3 more days at the Museum of Ancient Life at Thanksgiving Point, Lehi, Utah. I spent a lot of time cleaning things up, trimming edges of matrix, removing bits of glue and rock, consolidating lose pieces of rock and bone. I think I am going to need a dust extractor soon, too; way too much dust accumulating around my work area and in my nose.
So a few of us were standing around the block the other day and I was staring at this hole I had created through the upper rock and into the sandy, course greenish rock where most of the bones rest. It occurred to me that with a nice sidelight on it, it looked like a window into the block, and it was just thick with bones. It’s already an impressive sight!
We also just got our microvideo camera mated with a high-def monitor in the visitor gallery outside the lab window. It is awesome!!! More on that later.

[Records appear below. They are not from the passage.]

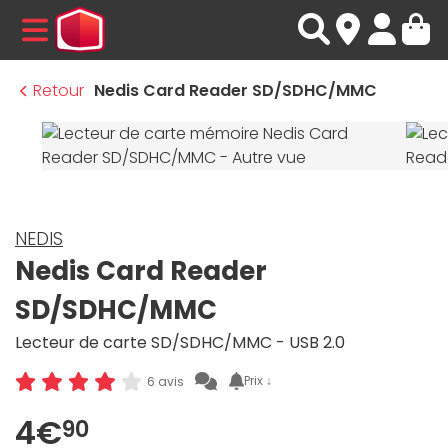
MENU
Retour
Nedis Card Reader SD/SDHC/MMC
NEDIS
Nedis Card Reader
SD/SDHC/MMC
Lecteur de carte SD/SDHC/MMC - USB 2.0
Prix ↓
6 avis
4€
90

Meanwhile, in the past 3 days I started exploring some fresh real estate and these 2 interesting associations of bone have shown up. Both appear to be rows of caudal (tail) vertebra of different sizes and different parts of a tail, perhaps. It continues to be very challenging prep. A lot of this bone is covered with a thin and brittle layer of rusty hematite sand or some crystalline substance that is sometimes stuck to the bone, and other times barely holds the bone in place. It requires a lot of very judicious use of consolidants (Paraloid B-72 mixed thinly with acetone); another good reason to get a dust/fume extractor in place soon.